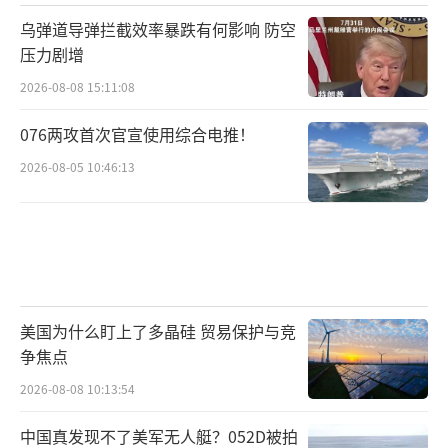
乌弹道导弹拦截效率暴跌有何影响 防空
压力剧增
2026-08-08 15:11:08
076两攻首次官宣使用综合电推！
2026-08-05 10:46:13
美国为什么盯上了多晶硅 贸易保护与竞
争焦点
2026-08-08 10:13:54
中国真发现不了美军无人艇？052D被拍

--------------------

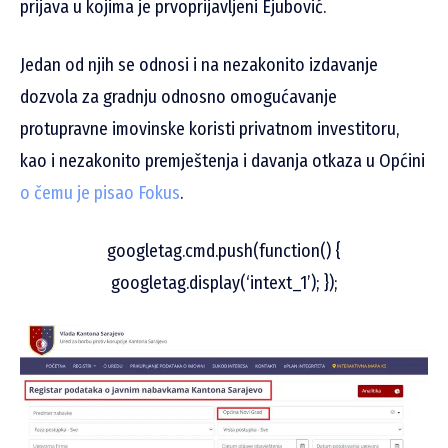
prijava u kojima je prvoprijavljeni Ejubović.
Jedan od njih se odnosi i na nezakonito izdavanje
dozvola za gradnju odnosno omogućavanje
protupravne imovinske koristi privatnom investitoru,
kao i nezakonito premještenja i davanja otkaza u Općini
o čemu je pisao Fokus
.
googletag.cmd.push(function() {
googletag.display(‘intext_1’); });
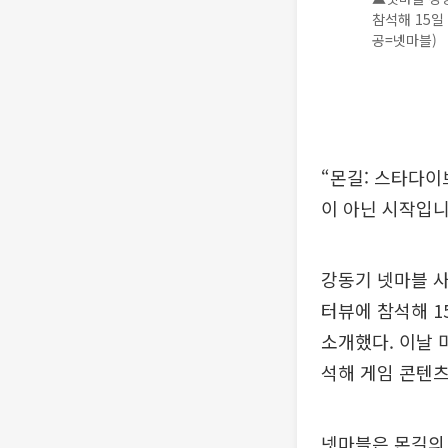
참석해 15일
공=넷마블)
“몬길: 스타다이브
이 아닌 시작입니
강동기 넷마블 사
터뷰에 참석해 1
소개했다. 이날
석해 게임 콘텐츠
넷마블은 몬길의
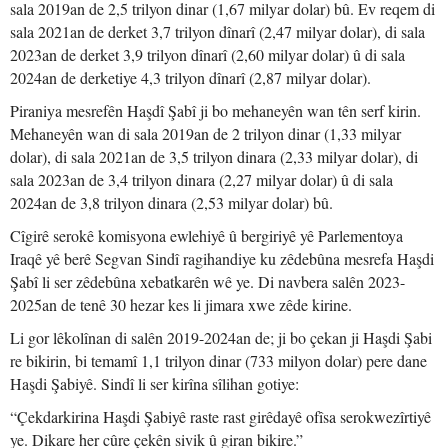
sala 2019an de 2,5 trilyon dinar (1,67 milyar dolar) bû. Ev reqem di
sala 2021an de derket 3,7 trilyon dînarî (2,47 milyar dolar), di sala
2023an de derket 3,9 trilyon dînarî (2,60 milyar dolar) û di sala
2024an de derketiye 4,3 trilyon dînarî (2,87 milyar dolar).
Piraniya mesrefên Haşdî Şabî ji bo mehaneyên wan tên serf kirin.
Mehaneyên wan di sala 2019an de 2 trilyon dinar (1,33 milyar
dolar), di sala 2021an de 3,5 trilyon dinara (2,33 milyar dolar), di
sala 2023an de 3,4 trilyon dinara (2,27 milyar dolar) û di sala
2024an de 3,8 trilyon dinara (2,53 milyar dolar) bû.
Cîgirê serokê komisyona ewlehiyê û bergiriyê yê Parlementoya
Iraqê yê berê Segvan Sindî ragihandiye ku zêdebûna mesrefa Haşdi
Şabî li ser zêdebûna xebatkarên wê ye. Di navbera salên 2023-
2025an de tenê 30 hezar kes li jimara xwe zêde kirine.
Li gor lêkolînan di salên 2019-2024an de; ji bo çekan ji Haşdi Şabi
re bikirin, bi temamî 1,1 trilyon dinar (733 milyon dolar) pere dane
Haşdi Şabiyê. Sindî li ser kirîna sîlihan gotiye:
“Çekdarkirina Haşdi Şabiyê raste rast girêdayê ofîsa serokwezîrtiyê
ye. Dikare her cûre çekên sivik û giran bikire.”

--------------------

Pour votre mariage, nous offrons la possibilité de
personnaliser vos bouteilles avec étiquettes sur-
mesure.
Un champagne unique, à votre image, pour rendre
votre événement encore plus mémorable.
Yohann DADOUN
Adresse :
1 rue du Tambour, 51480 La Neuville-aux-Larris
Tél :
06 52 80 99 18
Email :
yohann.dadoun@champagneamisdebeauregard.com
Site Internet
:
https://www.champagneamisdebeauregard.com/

--------------------

> _DIRECTIONS_
When a line in the listing includes the word "zêdebûna", report that line in full.

> _ANSWER SPACE_
Iraqê yê berê Segvan Sindî ragihandiye ku zêdebûna mesrefa Haşdi
Şabî li ser zêdebûna xebatkarên wê ye. Di navbera salên 2023-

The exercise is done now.